The price cap idea has led to persistent disagreements between the EU’s 27 member states.
Belgium, Greece, Italy and Poland are among the countries most vocal in calling for a gas price cap to be implemented, while the bloc’s largest economy Germany has led the opposition.
Germany has said a cap could make it harder to attract much needed gas supply and reduce the incentive to curb gas consumption when countries need to save fuel and replace Russian deliveries.
How would the cap work?
The European Commission, the EU executive, has proposed applying the cap to month-ahead derivatives on the Title Transfer Facility (TTF), the Netherlands-based gas exchange that serves as Europe’s price benchmark.
It would kick in if the front-month TTF settlement price exceeds 275 euros/MWh for two weeks and if TTF prices are 58 euros higher than a Liquefied Natural Gas (LNG) reference price for 10 consecutive trading days within the two weeks, Commission documents showed.
If these conditions are met any trades above the cap level would not be accepted.
It would not affect over-the-counter (OTC) trade, which the Commission said was a safety valve for critical deliveries while being unlikely to take over any major share of trade.
The ministers on Thursday will debate the formula of the cap, the ceiling level, as well as the size of the gap between the TTF price and global LNG prices.
What does the market think?
The Association of European Energy Exchanges (Europex) has written to the Commission saying the plan could pose a major risk to financial stability and supply in Europe’s energy markets.
Europex said the cap could lead to utilities stopping forward buying and selling, called hedging, of their gas production and consumption and lead them to move to more OTC trading, not subject to the cap, which it said could increase counterparty risks.
Europex also said the cap could make it harder for utilities to attract LNG deliveries.
Some traders have said it could reduce the liquidity of front-month trades and lead to an increase in trading in other products such as the day-ahead contract.
The Commission’s Ms. Simson said the mechanism is carefully designed to be effective, while not jeopardising security of supply, the functioning of EU energy markets and financial stability.
Will the cap lower prices?
Ms. Simson, when announcing the proposal said there was no silver bullet to cut prices.
The Front-month Dutch TTF contract is trading around 120 euros/MWh, but has reached intraday highs over 340 euros/MWh this year.

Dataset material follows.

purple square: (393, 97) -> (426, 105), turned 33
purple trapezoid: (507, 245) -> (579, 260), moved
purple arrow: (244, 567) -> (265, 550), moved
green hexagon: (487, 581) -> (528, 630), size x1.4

The 275 euros level is a higher cap than some had expected, with one EU diplomat previously suggesting a 150-180 euros/MWh range.
New gas price benchmark
While the price cap is designed to be a temporary fix, the Commission wants a more lasting alternative price benchmark for gas in Europe, and has asked EU energy regulators to launch one by March 31, 2023.
Historically, the gas price at the TTF hub has been used as a benchmark for LNG deliveries into Europe. But the major reduction of Russian gas supplies this year has made the TTF price extremely volatile, and often more expensive than LNG prices in other regions.

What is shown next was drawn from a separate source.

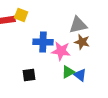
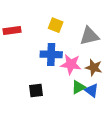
yellow square: (21, 15) -> (56, 25), moved
brown star: (82, 42) -> (94, 68), moved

Brussels says a new index is needed since the TTF is guided by pipeline supply and no longer represents a market that includes more LNG.
Some industry sources have suggested industry should develop a new benchmark on its own. Its success would depend on whether the gas industry uses it.
Price cap on Russian gas
The Commission suggested a Russian gas price cap in September, but dropped the idea after resistance from central and eastern European countries worried Moscow would retaliate by cutting off the gas it still sends to them.
Europe relied on Russia for roughly 40% of its gas before Moscow invaded Ukraine. That share has dropped to around 8% as Russia has cut supplies to Europe.
Given that fall, some EU diplomats said a price cap would do little to reduce European gas prices, and would function as more of a geopolitical move to cut revenues to Moscow.